* PROBLEM DETAILS:
Give back every record below word for word, with the pictures omitted.

Start of RECORDS FOR PROCESSING

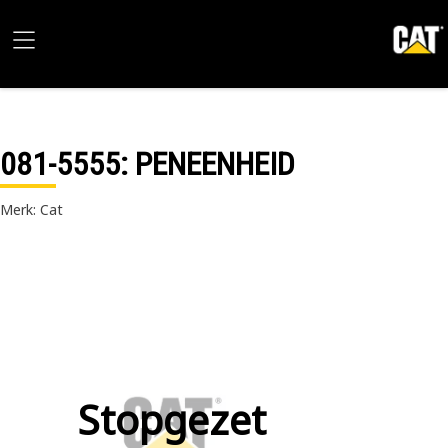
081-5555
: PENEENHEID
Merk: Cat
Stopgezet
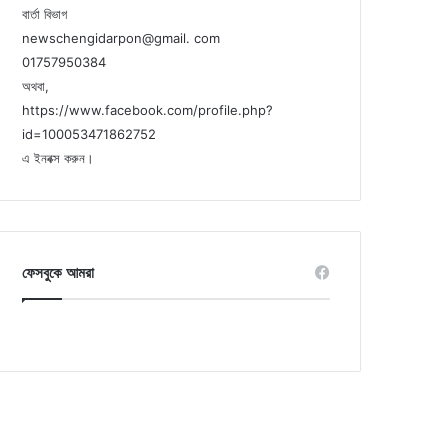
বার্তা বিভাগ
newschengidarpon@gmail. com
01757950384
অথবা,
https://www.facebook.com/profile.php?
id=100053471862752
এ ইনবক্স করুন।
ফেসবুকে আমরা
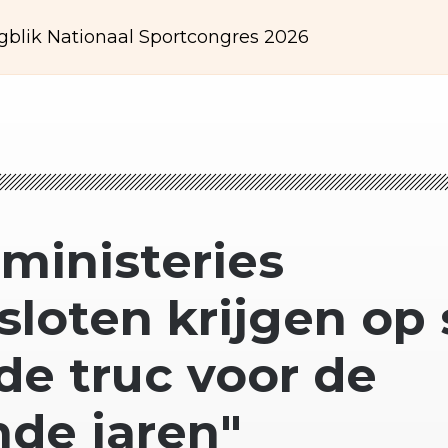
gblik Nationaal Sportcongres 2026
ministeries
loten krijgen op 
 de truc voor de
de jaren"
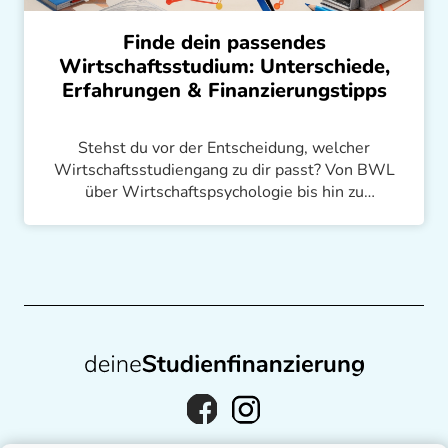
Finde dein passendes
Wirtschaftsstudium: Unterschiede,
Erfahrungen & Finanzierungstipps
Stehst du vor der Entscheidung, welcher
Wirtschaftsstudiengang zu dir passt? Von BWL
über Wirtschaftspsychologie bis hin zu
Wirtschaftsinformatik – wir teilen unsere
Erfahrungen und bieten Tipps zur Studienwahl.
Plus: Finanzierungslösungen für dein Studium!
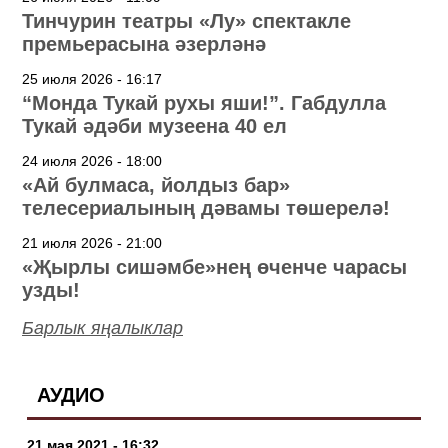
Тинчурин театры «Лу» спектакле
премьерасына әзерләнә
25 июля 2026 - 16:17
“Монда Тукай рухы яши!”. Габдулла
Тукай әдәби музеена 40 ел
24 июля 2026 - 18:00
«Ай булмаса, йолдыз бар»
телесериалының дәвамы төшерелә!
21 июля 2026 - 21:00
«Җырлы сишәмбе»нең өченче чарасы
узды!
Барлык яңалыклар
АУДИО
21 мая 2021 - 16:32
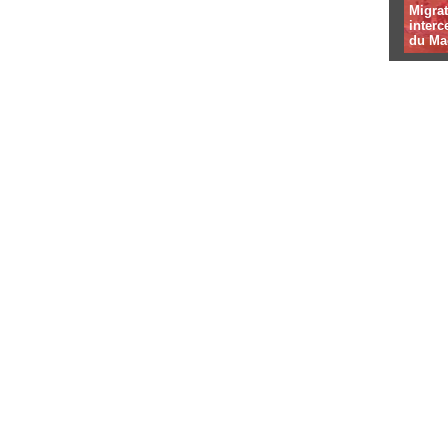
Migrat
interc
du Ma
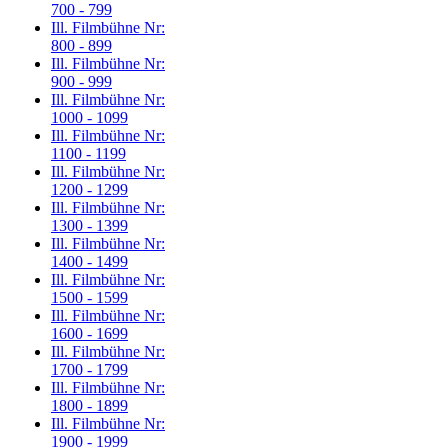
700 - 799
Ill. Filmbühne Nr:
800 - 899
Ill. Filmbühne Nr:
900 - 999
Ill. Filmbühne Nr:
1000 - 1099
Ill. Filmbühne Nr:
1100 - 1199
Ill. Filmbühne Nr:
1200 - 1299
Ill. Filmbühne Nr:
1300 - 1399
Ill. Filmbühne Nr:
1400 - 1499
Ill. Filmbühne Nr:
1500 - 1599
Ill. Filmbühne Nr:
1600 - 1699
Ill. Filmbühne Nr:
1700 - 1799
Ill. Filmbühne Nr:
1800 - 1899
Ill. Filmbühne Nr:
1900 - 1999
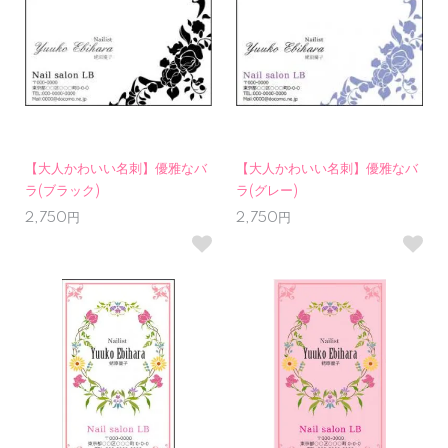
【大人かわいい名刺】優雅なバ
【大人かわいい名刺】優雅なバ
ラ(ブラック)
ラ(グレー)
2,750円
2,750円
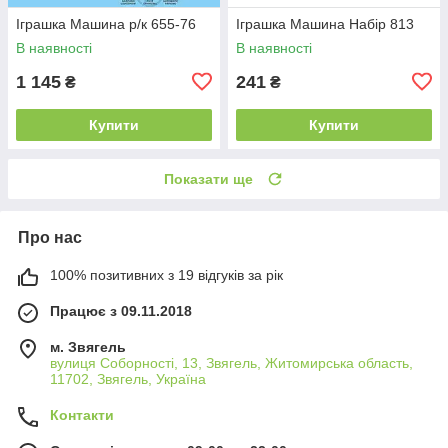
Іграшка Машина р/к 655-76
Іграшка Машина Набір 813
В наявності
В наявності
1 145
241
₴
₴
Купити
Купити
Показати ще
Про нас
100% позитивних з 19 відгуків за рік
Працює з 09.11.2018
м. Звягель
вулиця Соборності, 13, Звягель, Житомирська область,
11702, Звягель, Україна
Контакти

End of RECORDS FOR PROCESSING

* WRITTEN SOLUTION:
081-5555
: PENEENHEID
Merk: Cat
Stopgezet
বার্তা বিভাগ
newschengidarpon@gmail. com
01757950384
অথবা,
https://www.facebook.com/profile.php?
id=100053471862752
এ ইনবক্স করুন।
ফেসবুকে আমরা
gblik Nationaal Sportcongres 2026
ministeries
loten krijgen op 
 de truc voor de
de jaren"
Finde dein passendes
Wirtschaftsstudium: Unterschiede,
Erfahrungen & Finanzierungstipps
Stehst du vor der Entscheidung, welcher
Wirtschaftsstudiengang zu dir passt? Von BWL
über Wirtschaftspsychologie bis hin zu
Wirtschaftsinformatik – wir teilen unsere
Erfahrungen und bieten Tipps zur Studienwahl.
Plus: Finanzierungslösungen für dein Studium!
Тинчурин театры «Лу» спектакле
премьерасына әзерләнә
25 июля 2026 - 16:17
“Монда Тукай рухы яши!”. Габдулла
Тукай әдәби музеена 40 ел
24 июля 2026 - 18:00
«Ай булмаса, йолдыз бар»
телесериалының дәвамы төшерелә!
21 июля 2026 - 21:00
«Җырлы сишәмбе»нең өченче чарасы
узды!
Барлык яңалыклар
АУДИО
21 мая 2021 - 16:32
Migrat
interc
du Ma
700 - 799
Ill. Filmbühne Nr:
800 - 899
Ill. Filmbühne Nr:
900 - 999
Ill. Filmbühne Nr:
1000 - 1099
Ill. Filmbühne Nr:
1100 - 1199
Ill. Filmbühne Nr:
1200 - 1299
Ill. Filmbühne Nr:
1300 - 1399
Ill. Filmbühne Nr:
1400 - 1499
Ill. Filmbühne Nr:
1500 - 1599
Ill. Filmbühne Nr:
1600 - 1699
Ill. Filmbühne Nr:
1700 - 1799
Ill. Filmbühne Nr:
1800 - 1899
Ill. Filmbühne Nr:
1900 - 1999
【大人かわいい名刺】優雅なバ
【大人かわいい名刺】優雅なバ
ラ(ブラック)
ラ(グレー)
2,750円
2,750円
Іграшка Машина р/к 655-76
Іграшка Машина Набір 813
В наявності
В наявності
1 145
241
₴
₴
Купити
Купити
Показати ще
Про нас
100% позитивних з 19 відгуків за рік
Працює з 09.11.2018
м. Звягель
вулиця Соборності, 13, Звягель, Житомирська область,
11702, Звягель, Україна
Контакти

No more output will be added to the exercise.